━━━ Study material

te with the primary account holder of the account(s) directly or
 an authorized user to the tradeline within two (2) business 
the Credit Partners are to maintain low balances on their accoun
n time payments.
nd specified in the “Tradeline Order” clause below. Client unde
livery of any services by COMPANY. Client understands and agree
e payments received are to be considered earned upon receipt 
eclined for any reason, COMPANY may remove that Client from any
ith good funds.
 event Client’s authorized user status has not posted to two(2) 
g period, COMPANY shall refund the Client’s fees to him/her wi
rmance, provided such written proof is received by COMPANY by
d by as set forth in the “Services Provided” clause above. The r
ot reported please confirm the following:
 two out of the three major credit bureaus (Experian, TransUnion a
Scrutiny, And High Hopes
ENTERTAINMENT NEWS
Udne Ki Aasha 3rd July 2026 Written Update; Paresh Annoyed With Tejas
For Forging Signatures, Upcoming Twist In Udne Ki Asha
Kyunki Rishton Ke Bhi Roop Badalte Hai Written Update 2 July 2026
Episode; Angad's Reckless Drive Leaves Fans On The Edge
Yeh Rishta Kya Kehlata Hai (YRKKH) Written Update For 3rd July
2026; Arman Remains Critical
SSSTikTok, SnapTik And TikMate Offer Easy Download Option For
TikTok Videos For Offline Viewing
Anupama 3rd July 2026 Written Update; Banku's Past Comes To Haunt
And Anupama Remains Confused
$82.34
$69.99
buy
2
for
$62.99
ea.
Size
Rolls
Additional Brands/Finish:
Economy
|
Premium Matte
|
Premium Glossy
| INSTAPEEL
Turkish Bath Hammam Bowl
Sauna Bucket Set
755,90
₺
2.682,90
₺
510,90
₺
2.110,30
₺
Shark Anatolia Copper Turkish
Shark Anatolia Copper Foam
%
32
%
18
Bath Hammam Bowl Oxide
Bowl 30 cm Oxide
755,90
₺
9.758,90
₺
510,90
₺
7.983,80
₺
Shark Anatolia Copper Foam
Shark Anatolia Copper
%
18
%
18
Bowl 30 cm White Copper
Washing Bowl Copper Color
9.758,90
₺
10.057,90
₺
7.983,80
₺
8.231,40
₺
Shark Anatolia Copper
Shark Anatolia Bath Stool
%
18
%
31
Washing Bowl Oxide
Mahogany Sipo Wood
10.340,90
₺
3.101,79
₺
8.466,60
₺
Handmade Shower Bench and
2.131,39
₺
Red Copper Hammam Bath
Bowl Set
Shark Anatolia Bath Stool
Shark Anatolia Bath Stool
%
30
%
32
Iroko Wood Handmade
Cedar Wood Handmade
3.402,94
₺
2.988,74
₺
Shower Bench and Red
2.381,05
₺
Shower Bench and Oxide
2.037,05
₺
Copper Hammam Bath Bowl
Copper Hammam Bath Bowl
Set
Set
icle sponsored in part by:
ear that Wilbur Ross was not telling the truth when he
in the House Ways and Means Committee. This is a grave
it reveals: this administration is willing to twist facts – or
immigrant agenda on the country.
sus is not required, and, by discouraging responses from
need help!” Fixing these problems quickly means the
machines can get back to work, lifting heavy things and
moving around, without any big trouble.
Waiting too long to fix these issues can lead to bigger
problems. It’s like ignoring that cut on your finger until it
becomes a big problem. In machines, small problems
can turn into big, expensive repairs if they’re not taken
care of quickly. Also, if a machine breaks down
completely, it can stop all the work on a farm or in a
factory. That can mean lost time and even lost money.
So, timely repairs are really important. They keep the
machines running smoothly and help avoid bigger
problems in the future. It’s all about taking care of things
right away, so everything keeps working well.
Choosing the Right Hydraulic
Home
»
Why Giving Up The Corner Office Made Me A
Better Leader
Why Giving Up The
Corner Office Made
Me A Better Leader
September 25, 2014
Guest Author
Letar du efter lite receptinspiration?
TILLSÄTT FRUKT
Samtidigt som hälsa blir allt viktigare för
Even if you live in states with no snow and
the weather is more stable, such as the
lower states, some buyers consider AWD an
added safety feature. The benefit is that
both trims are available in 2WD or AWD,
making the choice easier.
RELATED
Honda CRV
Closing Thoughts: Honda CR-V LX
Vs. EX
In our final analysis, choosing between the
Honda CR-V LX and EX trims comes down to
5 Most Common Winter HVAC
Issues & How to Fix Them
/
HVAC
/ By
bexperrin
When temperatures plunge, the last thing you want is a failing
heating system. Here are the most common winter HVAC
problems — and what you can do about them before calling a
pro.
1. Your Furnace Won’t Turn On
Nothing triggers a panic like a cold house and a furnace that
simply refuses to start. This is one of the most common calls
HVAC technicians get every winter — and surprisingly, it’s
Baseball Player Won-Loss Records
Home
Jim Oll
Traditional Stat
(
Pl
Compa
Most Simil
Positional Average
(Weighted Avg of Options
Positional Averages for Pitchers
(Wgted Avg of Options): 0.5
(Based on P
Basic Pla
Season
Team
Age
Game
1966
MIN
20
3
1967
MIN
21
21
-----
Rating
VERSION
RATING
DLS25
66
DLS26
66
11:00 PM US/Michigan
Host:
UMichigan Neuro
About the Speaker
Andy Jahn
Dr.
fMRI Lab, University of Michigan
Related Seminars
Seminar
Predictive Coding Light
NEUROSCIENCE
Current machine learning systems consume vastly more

━━━━━━

> Exercise instructions
Each entry above is to be copied out exactly as written.

> Response below
te with the primary account holder of the account(s) directly or
 an authorized user to the tradeline within two (2) business 
the Credit Partners are to maintain low balances on their accoun
n time payments.
nd specified in the “Tradeline Order” clause below. Client unde
livery of any services by COMPANY. Client understands and agree
e payments received are to be considered earned upon receipt 
eclined for any reason, COMPANY may remove that Client from any
ith good funds.
 event Client’s authorized user status has not posted to two(2) 
g period, COMPANY shall refund the Client’s fees to him/her wi
rmance, provided such written proof is received by COMPANY by
d by as set forth in the “Services Provided” clause above. The r
ot reported please confirm the following:
 two out of the three major credit bureaus (Experian, TransUnion a
Scrutiny, And High Hopes
ENTERTAINMENT NEWS
Udne Ki Aasha 3rd July 2026 Written Update; Paresh Annoyed With Tejas
For Forging Signatures, Upcoming Twist In Udne Ki Asha
Kyunki Rishton Ke Bhi Roop Badalte Hai Written Update 2 July 2026
Episode; Angad's Reckless Drive Leaves Fans On The Edge
Yeh Rishta Kya Kehlata Hai (YRKKH) Written Update For 3rd July
2026; Arman Remains Critical
SSSTikTok, SnapTik And TikMate Offer Easy Download Option For
TikTok Videos For Offline Viewing
Anupama 3rd July 2026 Written Update; Banku's Past Comes To Haunt
And Anupama Remains Confused
$82.34
$69.99
buy
2
for
$62.99
ea.
Size
Rolls
Additional Brands/Finish:
Economy
|
Premium Matte
|
Premium Glossy
| INSTAPEEL
Turkish Bath Hammam Bowl
Sauna Bucket Set
755,90
₺
2.682,90
₺
510,90
₺
2.110,30
₺
Shark Anatolia Copper Turkish
Shark Anatolia Copper Foam
%
32
%
18
Bath Hammam Bowl Oxide
Bowl 30 cm Oxide
755,90
₺
9.758,90
₺
510,90
₺
7.983,80
₺
Shark Anatolia Copper Foam
Shark Anatolia Copper
%
18
%
18
Bowl 30 cm White Copper
Washing Bowl Copper Color
9.758,90
₺
10.057,90
₺
7.983,80
₺
8.231,40
₺
Shark Anatolia Copper
Shark Anatolia Bath Stool
%
18
%
31
Washing Bowl Oxide
Mahogany Sipo Wood
10.340,90
₺
3.101,79
₺
8.466,60
₺
Handmade Shower Bench and
2.131,39
₺
Red Copper Hammam Bath
Bowl Set
Shark Anatolia Bath Stool
Shark Anatolia Bath Stool
%
30
%
32
Iroko Wood Handmade
Cedar Wood Handmade
3.402,94
₺
2.988,74
₺
Shower Bench and Red
2.381,05
₺
Shower Bench and Oxide
2.037,05
₺
Copper Hammam Bath Bowl
Copper Hammam Bath Bowl
Set
Set
icle sponsored in part by:
ear that Wilbur Ross was not telling the truth when he
in the House Ways and Means Committee. This is a grave
it reveals: this administration is willing to twist facts – or
immigrant agenda on the country.
sus is not required, and, by discouraging responses from
need help!” Fixing these problems quickly means the
machines can get back to work, lifting heavy things and
moving around, without any big trouble.
Waiting too long to fix these issues can lead to bigger
problems. It’s like ignoring that cut on your finger until it
becomes a big problem. In machines, small problems
can turn into big, expensive repairs if they’re not taken
care of quickly. Also, if a machine breaks down
completely, it can stop all the work on a farm or in a
factory. That can mean lost time and even lost money.
So, timely repairs are really important. They keep the
machines running smoothly and help avoid bigger
problems in the future. It’s all about taking care of things
right away, so everything keeps working well.
Choosing the Right Hydraulic
Home
»
Why Giving Up The Corner Office Made Me A
Better Leader
Why Giving Up The
Corner Office Made
Me A Better Leader
September 25, 2014
Guest Author
Letar du efter lite receptinspiration?
TILLSÄTT FRUKT
Samtidigt som hälsa blir allt viktigare för
Even if you live in states with no snow and
the weather is more stable, such as the
lower states, some buyers consider AWD an
added safety feature. The benefit is that
both trims are available in 2WD or AWD,
making the choice easier.
RELATED
Honda CRV
Closing Thoughts: Honda CR-V LX
Vs. EX
In our final analysis, choosing between the
Honda CR-V LX and EX trims comes down to
5 Most Common Winter HVAC
Issues & How to Fix Them
/
HVAC
/ By
bexperrin
When temperatures plunge, the last thing you want is a failing
heating system. Here are the most common winter HVAC
problems — and what you can do about them before calling a
pro.
1. Your Furnace Won’t Turn On
Nothing triggers a panic like a cold house and a furnace that
simply refuses to start. This is one of the most common calls
HVAC technicians get every winter — and surprisingly, it’s
Baseball Player Won-Loss Records
Home
Jim Oll
Traditional Stat
(
Pl
Compa
Most Simil
Positional Average
(Weighted Avg of Options
Positional Averages for Pitchers
(Wgted Avg of Options): 0.5
(Based on P
Basic Pla
Season
Team
Age
Game
1966
MIN
20
3
1967
MIN
21
21
-----
Rating
VERSION
RATING
DLS25
66
DLS26
66
11:00 PM US/Michigan
Host:
UMichigan Neuro
About the Speaker
Andy Jahn
Dr.
fMRI Lab, University of Michigan
Related Seminars
Seminar
Predictive Coding Light
NEUROSCIENCE
Current machine learning systems consume vastly more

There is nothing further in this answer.